Full training loop with optional validation, early stopping, and gradient clipping.

OptionTypeDefaultDescription
epochsint10Number of full passes over the dataset
batchSizeint32Mini-batch size
validationDatasetnullHeld-out validation set for loss monitoring
patienceint0Early stopping patience epochs (0 = disabled)
minDeltafloat1e-4Minimum improvement to reset patience counter
clipGradNormfloat0.0Global gradient-norm clip threshold (0 = disabled). Recommended 1.0–5.0 for RNN/LSTM.
$model->train($train,
    epochs:       50,
    batchSize:    128,
    validation:   $val,
    patience:     5,
    clipGradNorm: 1.0,
);
stepOnBatch (Dataset $batch, float $clipGradNorm = 0.0): float float (loss)

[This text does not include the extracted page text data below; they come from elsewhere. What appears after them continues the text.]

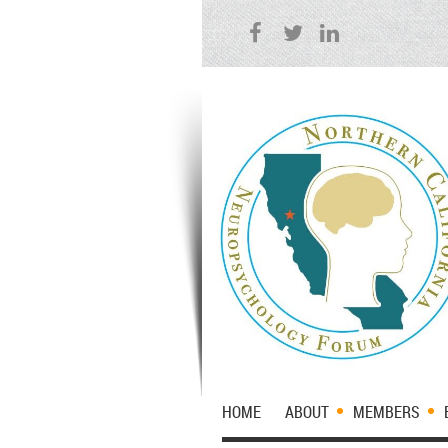
HOME
ABOUT
MEMBERS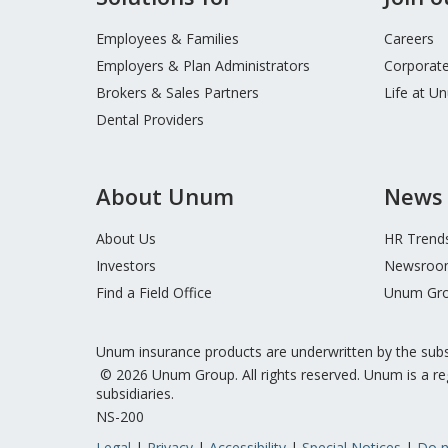
Footer
Menu
Employees & Families
Careers
Employers & Plan Administrators
Corporate
Brokers & Sales Partners
Life at U
Dental Providers
About Unum
News 
About Us
HR Trend
Investors
Newsroo
Find a Field Office
Unum Gro
Unum insurance products are underwritten by the sub
© 2026 Unum Group. All rights reserved. Unum is a re
subsidiaries.
NS-200
Legal
Privacy
Accessibility
Special Notices
Do n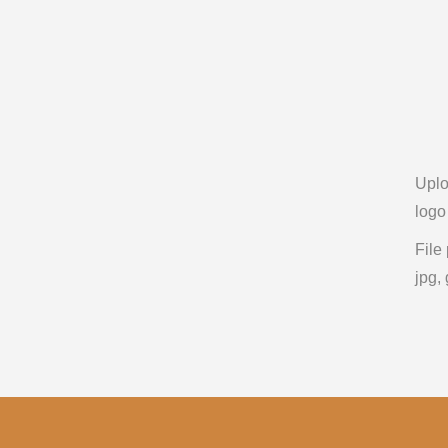
Upl
logo
File
jpg, 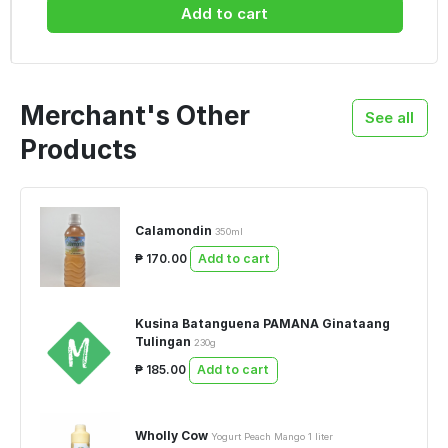
Add to cart
Merchant's Other
See all
Products
Calamondin
350ml
₱ 170.00
Add to cart
Kusina Batanguena PAMANA Ginataang
Tulingan
230g
₱ 185.00
Add to cart
Wholly Cow
Yogurt Peach Mango 1 liter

Single forward + backward + optimizer step on one pre-made batch. Returns scalar loss. Used for streaming training loops that manage their own epoch logic.

predict (Dataset $dataset): Tensor Tensor

Sets all layers to inference mode (disables Dropout, freezes BatchNorm), runs forward pass, then restores training mode. Requires trained() === true.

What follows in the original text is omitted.